Flying Words: Nahid & Nasrin Navab

January 18 – February 24, 2017

Artist’s Talk – February 7th
12 – 2pm
Room 3001, Fenwick Library

Flying Words Exhibition Catalog

Sisters Nahid and Nasrin Navab are two DC-based Iranian-American artists. They express their love for literature, art, freedom of expression and social justice through the creation of Flying Words, a collection of drawings, handprints, installations, and artistic books exhibited in Fenwick Gallery from January 18 to February 24, 2017.

Growing up in Iran during the 1960s and 1970s, the work of Nahid and Nasrin reflect their experience with international artists, authors, and poets. Flying Words is a tribute to literature that brings people together despite geographic borders, cultural barriers, age, gender, and racial differences. A number of these books have rested in their hearts, stimulated their imaginations and touched their personal lives in intimate social ways.



Uncertain Time
Nahid Navab
Monoprint, silkscreen, calligraphy

                                                                                                                                      

Testimony
Nasrin Navab
Two 30″x96″ panels, print on fabric

Since the occupation of Iraq in 2003 and resulting turmoil in the Middle East, many of the national archives and libraries of the region have been destroyed and looted.
Testimony is a tribute in memory of this great loss.

The titles used for this work were chosen out of the 87 books produced from a survey Nasrin Navab took while collaborating with the “Al Mutanabbi Street Starts Here” project DC 2016. The artist asked members of steering committee and others who took an active role in the three-month cultural festival, “What are the five books that inspired you?” Many of these books have been translated from other languages.

“Freedom of information is the freedom that allows you to verify the existence of all the other freedoms.”

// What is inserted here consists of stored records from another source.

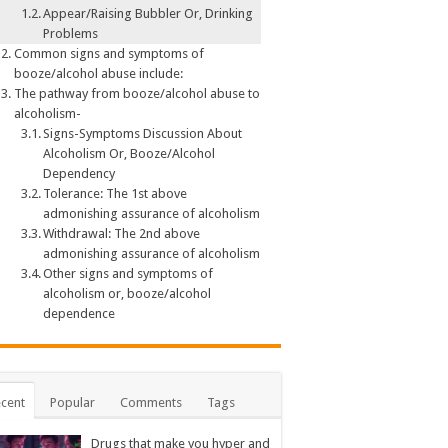
Appear/Raising Bubbler Or, Drinking
Problems
Common signs and symptoms of
booze/alcohol abuse include:
The pathway from booze/alcohol abuse to
alcoholism-
Signs-Symptoms Discussion About
Alcoholism Or, Booze/Alcohol
Dependency
Tolerance: The 1st above
admonishing assurance of alcoholism
Withdrawal: The 2nd above
admonishing assurance of alcoholism
Other signs and symptoms of
alcoholism or, booze/alcohol
dependence
cent
Popular
Comments
Tags
Drugs that make you hyper and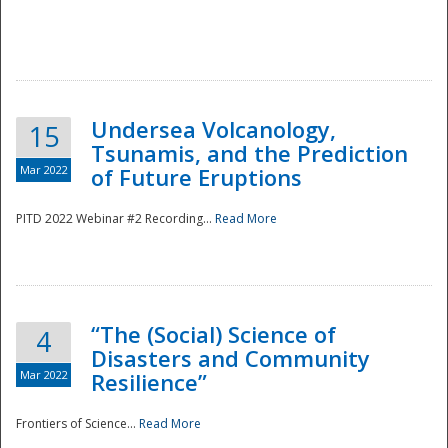
Undersea Volcanology,
15
Tsunamis, and the Prediction
Mar 2022
of Future Eruptions
PITD 2022 Webinar #2 Recording...
Read More
“The (Social) Science of
4
Disasters and Community
Mar 2022
Resilience”
Frontiers of Science...
Read More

– Win Tin, Burmese journalist

Journalists that are under attack by corrupted authorities, politicians, and criminals who benefit from the absence of public knowledge of their wrong doings.  In 2016, 76 journalists were killed (48 motive confirmed), whilst 259 spend their lives in prison. Hands Off the Journalist is dedicated to the memory of journalist working around the world who were killed in 2016.

Hands Off the Journalist
Hands Off the Journalist
Nasrin Navab
Mixed media

                                                                                                                                    

Nahid and Nasrin dedicate this exhibition to the Al Mutanabbi Street Starts Here 2017 project. Their past collaboration with the AMSSH-DC 2016 project fed their passion for art as a means of connection and an agent of change.